_THE TASK:_ If a line in the material below has the string "integrato", copy it out.

Start of RECORDS TO PROCESS

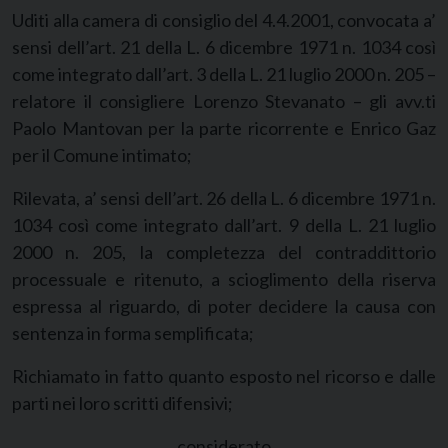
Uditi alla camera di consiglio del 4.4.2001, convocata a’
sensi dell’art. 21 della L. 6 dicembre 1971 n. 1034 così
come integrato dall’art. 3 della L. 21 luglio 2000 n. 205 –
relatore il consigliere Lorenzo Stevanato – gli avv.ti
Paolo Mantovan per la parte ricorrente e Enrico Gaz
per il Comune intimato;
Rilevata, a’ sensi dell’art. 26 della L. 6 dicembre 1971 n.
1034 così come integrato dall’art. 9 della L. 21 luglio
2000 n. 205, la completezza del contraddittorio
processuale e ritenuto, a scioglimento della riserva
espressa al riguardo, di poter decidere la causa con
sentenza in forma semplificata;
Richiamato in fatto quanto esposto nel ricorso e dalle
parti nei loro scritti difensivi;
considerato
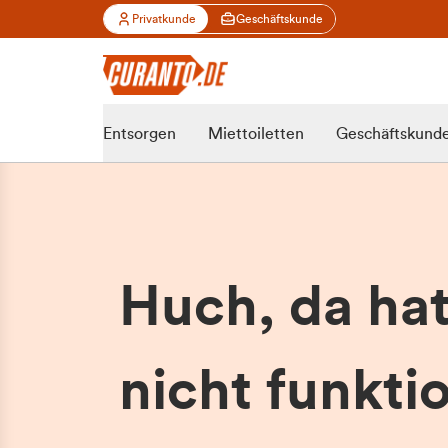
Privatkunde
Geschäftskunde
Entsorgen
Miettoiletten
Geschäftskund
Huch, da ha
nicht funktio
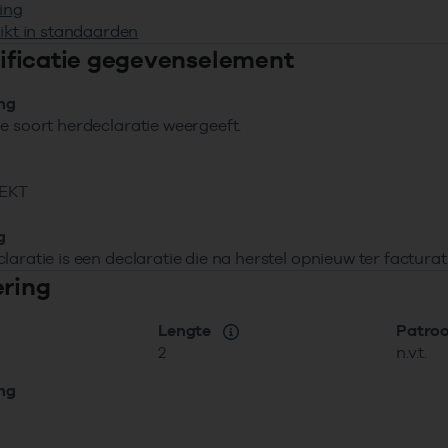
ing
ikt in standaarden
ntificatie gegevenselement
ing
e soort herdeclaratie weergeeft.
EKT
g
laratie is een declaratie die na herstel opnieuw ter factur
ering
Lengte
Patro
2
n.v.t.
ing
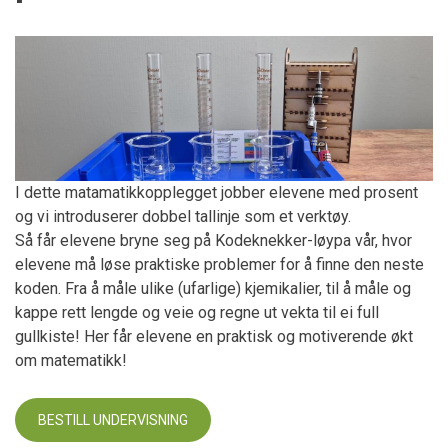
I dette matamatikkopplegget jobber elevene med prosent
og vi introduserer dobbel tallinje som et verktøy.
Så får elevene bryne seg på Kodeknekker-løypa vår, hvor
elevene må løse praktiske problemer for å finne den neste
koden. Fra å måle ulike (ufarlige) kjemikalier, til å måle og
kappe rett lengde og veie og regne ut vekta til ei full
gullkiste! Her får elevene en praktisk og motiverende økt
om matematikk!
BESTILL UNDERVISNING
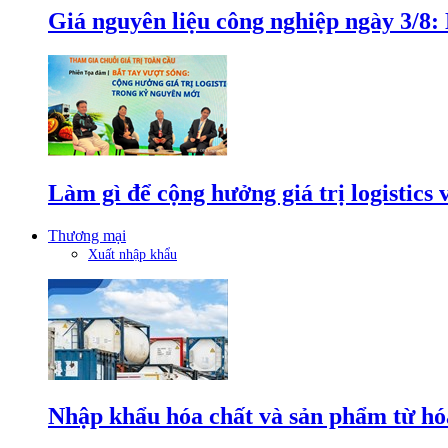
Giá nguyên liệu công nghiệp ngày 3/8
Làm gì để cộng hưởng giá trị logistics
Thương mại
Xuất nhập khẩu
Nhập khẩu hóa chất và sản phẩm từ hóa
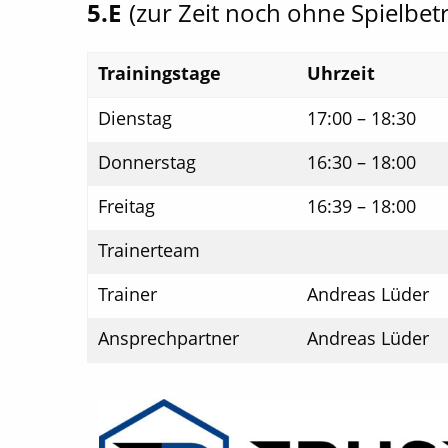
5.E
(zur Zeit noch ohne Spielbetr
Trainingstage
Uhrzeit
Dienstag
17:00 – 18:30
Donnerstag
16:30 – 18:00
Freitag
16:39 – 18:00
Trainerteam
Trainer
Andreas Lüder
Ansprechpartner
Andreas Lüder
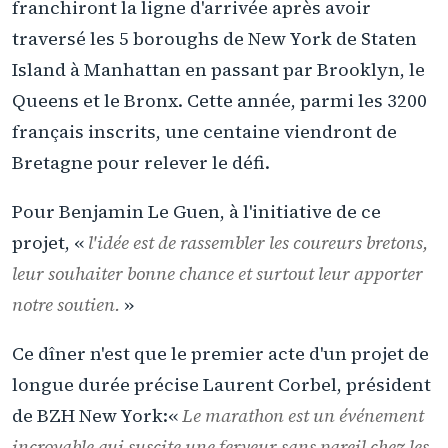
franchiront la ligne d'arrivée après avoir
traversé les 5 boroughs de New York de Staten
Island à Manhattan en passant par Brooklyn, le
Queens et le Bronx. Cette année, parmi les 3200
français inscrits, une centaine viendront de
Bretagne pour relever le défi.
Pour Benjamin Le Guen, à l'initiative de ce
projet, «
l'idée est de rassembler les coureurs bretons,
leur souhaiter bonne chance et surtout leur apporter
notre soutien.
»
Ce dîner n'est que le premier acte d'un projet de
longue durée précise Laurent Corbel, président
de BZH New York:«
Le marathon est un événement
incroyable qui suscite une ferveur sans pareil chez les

End of RECORDS TO PROCESS
Start of RECORDS TO PROCESS

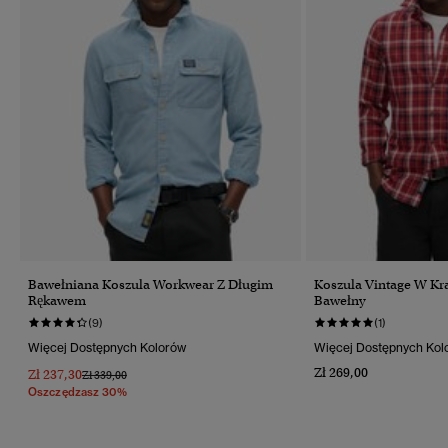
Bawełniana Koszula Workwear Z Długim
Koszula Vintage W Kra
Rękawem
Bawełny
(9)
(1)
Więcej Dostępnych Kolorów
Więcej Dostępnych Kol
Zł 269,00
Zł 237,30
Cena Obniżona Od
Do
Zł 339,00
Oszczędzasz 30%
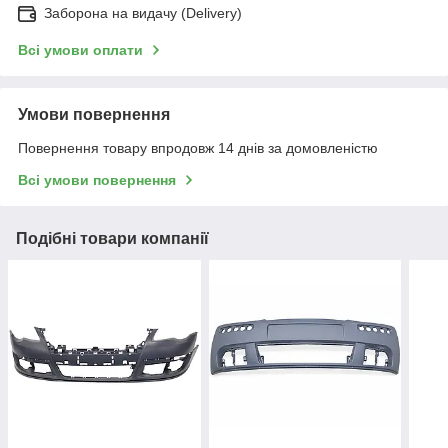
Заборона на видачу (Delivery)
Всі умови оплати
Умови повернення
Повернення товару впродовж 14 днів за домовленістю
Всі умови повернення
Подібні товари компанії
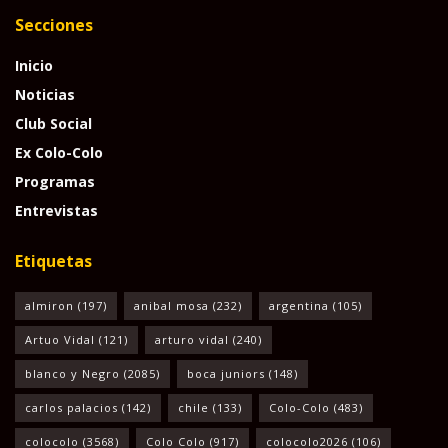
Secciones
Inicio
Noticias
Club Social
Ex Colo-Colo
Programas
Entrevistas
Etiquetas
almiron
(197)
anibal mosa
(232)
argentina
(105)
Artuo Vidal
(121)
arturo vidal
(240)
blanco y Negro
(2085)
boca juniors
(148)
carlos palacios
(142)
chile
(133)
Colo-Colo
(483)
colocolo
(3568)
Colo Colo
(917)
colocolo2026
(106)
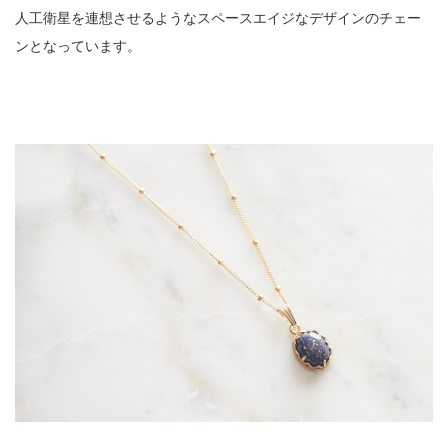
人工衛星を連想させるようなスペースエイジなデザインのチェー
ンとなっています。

End of RECORDS TO PROCESS

_TASK OUTPUT:_
come integrato dall’art. 3 della L. 21 luglio 2000 n. 205 –
1034 così come integrato dall’art. 9 della L. 21 luglio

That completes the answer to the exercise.